Unilateral changes to conditions of employment

Can an employer unilaterally implement changes to its terms and conditions of employment? If the employees haven’t been given the opportunity to negotiate these terms, don’t agree with the changes, and therefore decide not to comply with the changes, does the employer have the right to commence disciplinary action against them?

 

Here’s a case that the Labour Court was recently asked to adjudicate on. Suid-Kaap Stene CC encountered financial difficulties. In an attempt to cut costs it decided to implement short-time by reducing the five-day working week to a four-day working week, with the employees’ wages being cut proportionately. The employer initially consulted with the employees and the trade union but they were unable to reach any form of agreement. So the employer decided to introduce the new short-time measures nonetheless. The measures were introduced by way of a new roster, and the employer instructed the employees to report to work in terms of this roster.
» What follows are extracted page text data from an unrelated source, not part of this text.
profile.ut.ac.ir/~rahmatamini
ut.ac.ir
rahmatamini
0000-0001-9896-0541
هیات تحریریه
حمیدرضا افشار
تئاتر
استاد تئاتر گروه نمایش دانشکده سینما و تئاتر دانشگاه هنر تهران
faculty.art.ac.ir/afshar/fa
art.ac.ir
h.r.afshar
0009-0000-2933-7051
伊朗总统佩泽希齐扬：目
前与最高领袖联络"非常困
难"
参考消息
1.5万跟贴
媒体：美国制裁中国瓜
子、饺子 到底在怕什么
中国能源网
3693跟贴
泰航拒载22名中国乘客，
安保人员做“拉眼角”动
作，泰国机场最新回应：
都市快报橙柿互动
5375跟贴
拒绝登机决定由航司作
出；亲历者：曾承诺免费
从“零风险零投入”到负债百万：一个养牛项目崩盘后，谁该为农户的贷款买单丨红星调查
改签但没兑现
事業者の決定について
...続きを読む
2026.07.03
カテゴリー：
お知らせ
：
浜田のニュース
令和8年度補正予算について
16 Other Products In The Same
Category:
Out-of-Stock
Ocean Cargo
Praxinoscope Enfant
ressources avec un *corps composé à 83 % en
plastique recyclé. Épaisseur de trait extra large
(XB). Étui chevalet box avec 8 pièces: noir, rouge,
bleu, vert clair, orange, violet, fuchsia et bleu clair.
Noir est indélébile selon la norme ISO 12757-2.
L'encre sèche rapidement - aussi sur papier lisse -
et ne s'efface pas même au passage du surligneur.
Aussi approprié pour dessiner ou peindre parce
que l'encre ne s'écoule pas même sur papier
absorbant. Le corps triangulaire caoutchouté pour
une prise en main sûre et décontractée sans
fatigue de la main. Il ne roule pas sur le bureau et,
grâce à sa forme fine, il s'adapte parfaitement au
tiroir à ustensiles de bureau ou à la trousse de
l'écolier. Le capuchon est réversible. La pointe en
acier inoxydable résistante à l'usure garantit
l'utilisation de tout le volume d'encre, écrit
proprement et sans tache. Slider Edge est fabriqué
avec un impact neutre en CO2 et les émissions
When the employees refused the employer commenced disciplinary action. In due course, nine employees were dismissed for various reasons, all related to their refusal to abide by the new four-days per week roster.

 

The nine disgruntled employees took the matter to the CCMA. The CCMA held that the dismissals were fair. In declaring the dismissals to be fair, the CCMA noted the following:

  • Despite the fact that there was an ongoing and as-yet unresolved dispute surrounding the new measures, the employer had issued valid instructions to the employees, which the employees had failed to comply with; and
  • the employer had followed a proper procedure comprising progressive disciplinary measures.

 

The trade union took the CCMA’s decision on review to the Labour Court. The primary question before the Labour Court was not whether the employees had followed the employer’s instructions (they very clearly had not). The primary question was whether the instructions issued by the employer were reasonable. Within the facts of this particular case, the Labour Court held that the employer’s instructions were not reasonable because they were based on unilateral changes to the conditions of employment that had not been agreed to by the employees, and accordingly the employees were entitled to refuse to comply. It follows, then, that their dismissal was unfair.

 

When an employer tries to unilaterally change conditions of employment, the employees could:

    • Require the employer to restore the status quo;
    • Apply for an interdict, prohibiting the employer from implementing the new terms; or
    • Refuse to comply with the new terms, and continue to work in terms of the old terms and conditions of employment.

When an employer wants to change conditions of employment, the employer could:

    • Lock the employees out until agreement is reached; or
    • Commence retrenchment proceedings (assuming the changes that the employer wants to impose are operational in nature). During the course of the retrenchment proceedings the employer’s proposed changes can be tabled, along with any other options that may be identified. If no viable alternatives are agreed to then the employees can be dismissed.

 

Thus it is clear from this case that an employer cannot simply change material conditions of employment without having obtained their employees’ agreement. Employers are advised to have their Employment documentation in place, maintain an open and honest channel of communication with their staff, and ensure that they act within the parameters of South African labour law.

 

Please note that this information is supplied for general information and does not constitute legal advice. It is advisable for you to contact a legal practitioner for guidance in respect of your unique requirements.